Networking protocols and architectures for IIoT and Cyber Physical Systems

Prof. Stefano Giordano

We cannot use the telephone network also for computers network because we need to move from analog to digital. We moved circuit switching (electro-mechanical switching) to packet switching (by software), circuit switching is the best when we have constant bit rate source.

However, computer to computer communication is variable bit rate source, we have peaks and the average data rate is low, from here comes the need for packets switching.

Time Division Multiplexing (TDM) is not adaptive since slots are allocated even for silent transmission.

Telephony communication doesn’t have constant bit rate, for this reason later on, digitization started where silence is not transmitted. This came 60 years later using Voice over IP (VoIP).

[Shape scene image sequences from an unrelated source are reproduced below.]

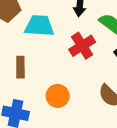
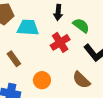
brown rectangle: (20, 67) -> (14, 59), turned -35

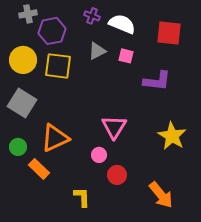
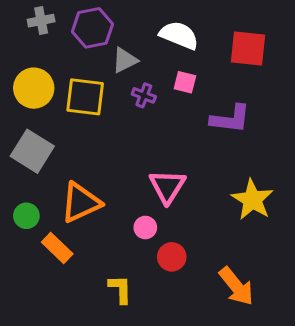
purple cross: (92, 16) -> (144, 95), moved
purple hexagon: (52, 31) -> (92, 28), moved
gray triangle: (97, 51) -> (125, 60), moved

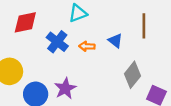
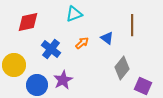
blue cross: (57, 42) -> (51, 49), moved
orange arrow: (87, 46) -> (82, 43), turned 136

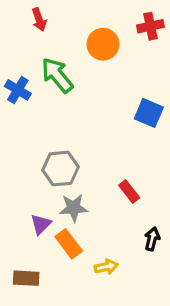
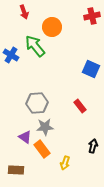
orange circle: (103, 44) -> (52, 27), moved
red rectangle: (129, 191) -> (80, 106), moved
purple triangle: (41, 224) -> (25, 137), turned -40
yellow arrow: (106, 267) -> (65, 163), turned 120

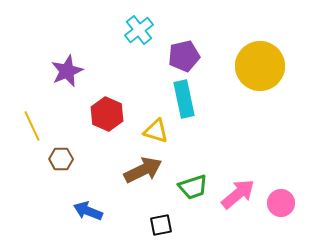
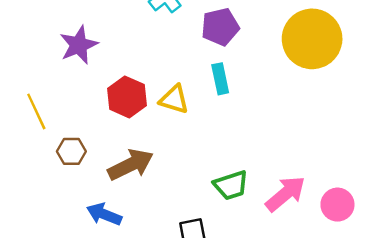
cyan rectangle: (184, 99) -> (220, 79), size x0.7
yellow triangle: (156, 131) -> (174, 99), moved
brown arrow: (143, 170) -> (131, 165), moved

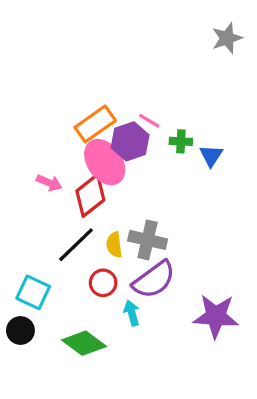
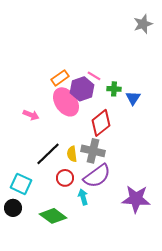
orange rectangle: (95, 124) -> (60, 78), size x0.7
red diamond: (90, 195) -> (101, 123), moved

Frequency Division Multiplexing (FDM) introduces the statistical multiplexing where silence is not transmitted → more adaptive (but it guarantee no reliability).

However, behind this scheme there is the problem of congestion.

Internet never provide end-to-end QoS, since configuring routers to guarantee QoS is much harder.

For this reason 90% of traffic over Internet are managed by TCP (enabling re-transmission), only 10% use UDP.

Connecting computers introduced three main services: sharing files, sending emails, remote control. But these services were considered useless until internet browser was invented because nobody wanted the service to be stacked to the operating system.

The internet is the virtualization, it is the way of moving the containers which are the IP packets, there is no technology → we cannot compare 5g and internet.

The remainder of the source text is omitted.